Premier enseignement : Ribéry s'est excusé pour son comportement extra sportif, ce qui pourtant ne regarde que lui, ou à la rigueur sa femme, mais pas pour le reste. Pas un mot en effet pour son comportement de caïd sur le terrain, son individualisme forcené durant le Mondial ou même sur sa suspension suite à la grève de Knysna. L'important, on l'a bien compris, est de «  tourner la page » . Pas tout à fait, en fait. A peine a-t-il laissé le temps aux médias de s'exprimer que les questions sur ses retrouvailles avec Gourcuff ont fusé. Le Bavarois a donc sagement botté en touche, comme un élève de CM1 récite sa poésie : «  Il n'y a pas de problème entre Yoann Gourcuff et moi, je ne sais pas comment vous avez pu écrire ces choses là » , avant de confirmer implicitement qu'il y avait bien, sinon un problème, un malentendu : « J'aurais aimé qu'il fasse un démenti à un moment donné. Je vais devoir avoir une explication avec lui » . L'omerta, bien un mal franco-français. Paul Breitner et Franz Beckenbauer reconnaissaient publiquement ne pas pouvoir se sentir, ce qui n'a jamais empêché l'Allemagne des 70's de gagner des titres.


Le reste de la conférence de presse ? Un enchaînement de banalités de saison ( « ça a toujours été un bonheur de porter le maillot de l'équipe de France » ) et de boîtes envers ses interlocuteurs, coupables selon lui d'avoir remué un peu trop la merde : «  J'ai senti de la méchanceté et de l'acharnement. Vous avez choqué ma femme et mes proches.
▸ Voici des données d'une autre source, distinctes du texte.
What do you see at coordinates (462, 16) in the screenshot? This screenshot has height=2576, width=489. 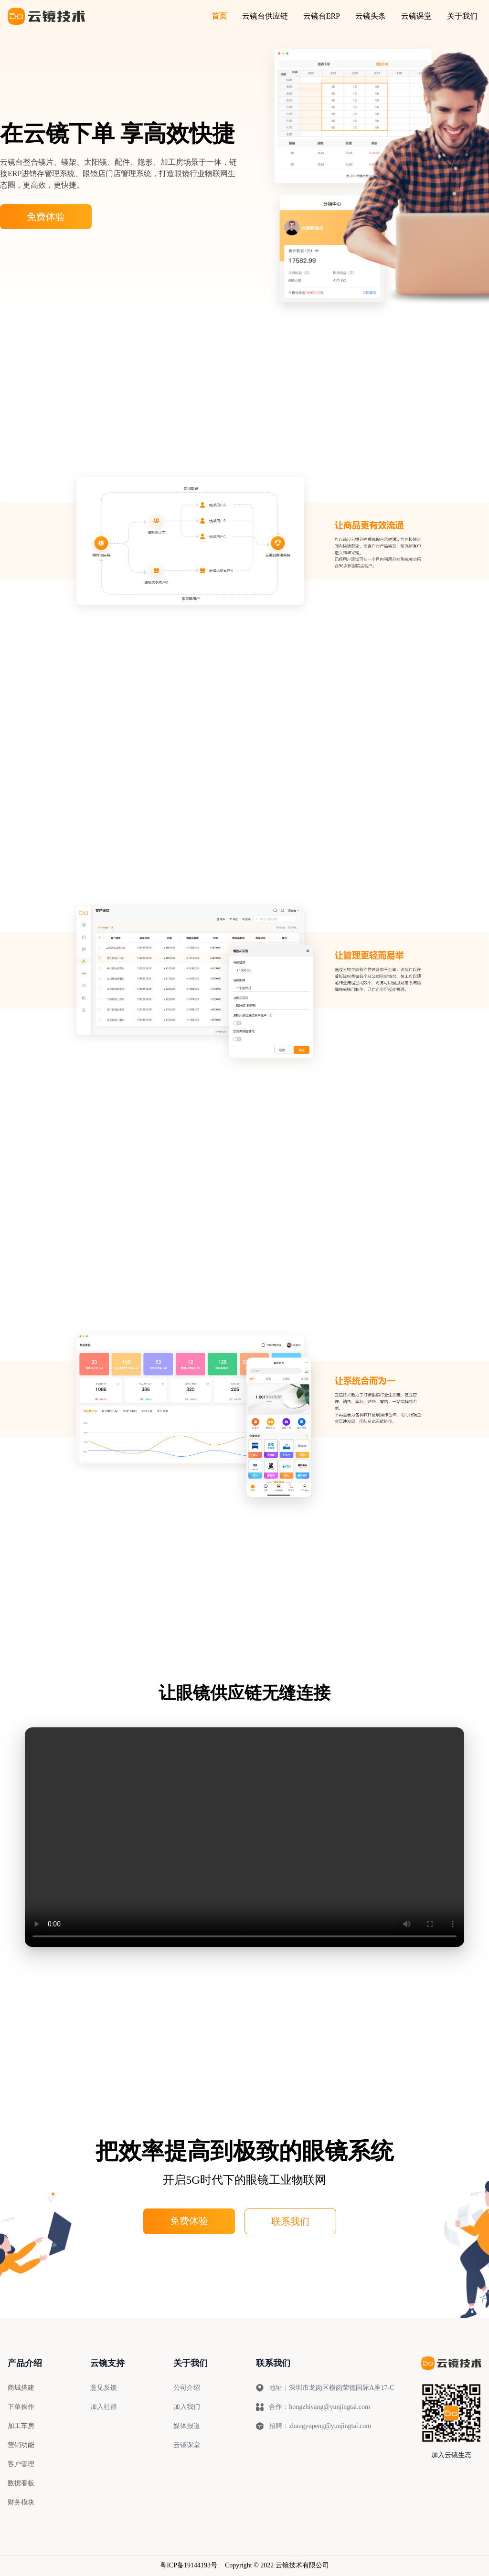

Plusieurs journalistes sont venus à Munich, je devais les voir 20 minutes et je restais des heures avec eux, je mangeais avec eux... » . Le malaise est toujours là. Il faut dire que si Ribéry, qui avait juré il y a deux semaines ne plus vouloir s'adresser à la presse hexagonale, s'est retrouvé devant les micros à Clairefontaine, c'est un peu parce qu'on l'y a forcé. C'est en effet Laurent Blanc himself qui a jeté le Munichois dans la fosse aux lions. Où l'on arrive à l'enseignement principal de cette opération rédemption : le boss des Bleus est bel et bien le boss tout court. Le Président décide, pendant que l'ancien banni fait profil bas et s'exécute. Une tendance durable ? Il est un peu tôt pour le dire, mais on devrait en savoir plus d'ici ce week-end. Notamment, lorsque va réapparaître le débat sur son positionnement sur le terrain.